→ Work instruction:
Starting from the line that contains "unkompliziert funktioniert. Für bestimmte", give back every line through the end of the listing exactly as written and no other line.

→ Listed records:
-*-

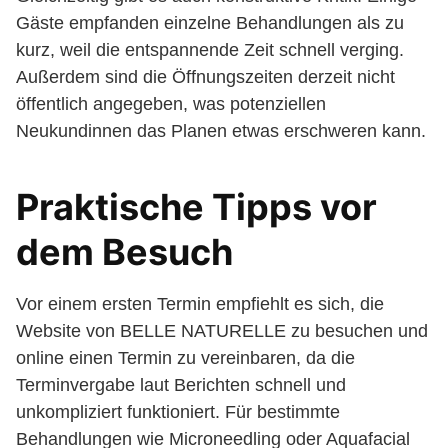
Gäste empfanden einzelne Behandlungen als zu
kurz, weil die entspannende Zeit schnell verging.
Außerdem sind die Öffnungszeiten derzeit nicht
öffentlich angegeben, was potenziellen
Neukundinnen das Planen etwas erschweren kann.
Praktische Tipps vor
dem Besuch
Vor einem ersten Termin empfiehlt es sich, die
Website von BELLE NATURELLE zu besuchen und
online einen Termin zu vereinbaren, da die
Terminvergabe laut Berichten schnell und
unkompliziert funktioniert. Für bestimmte
Behandlungen wie Microneedling oder Aquafacial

-*-

→ Task answer:
unkompliziert funktioniert. Für bestimmte
Behandlungen wie Microneedling oder Aquafacial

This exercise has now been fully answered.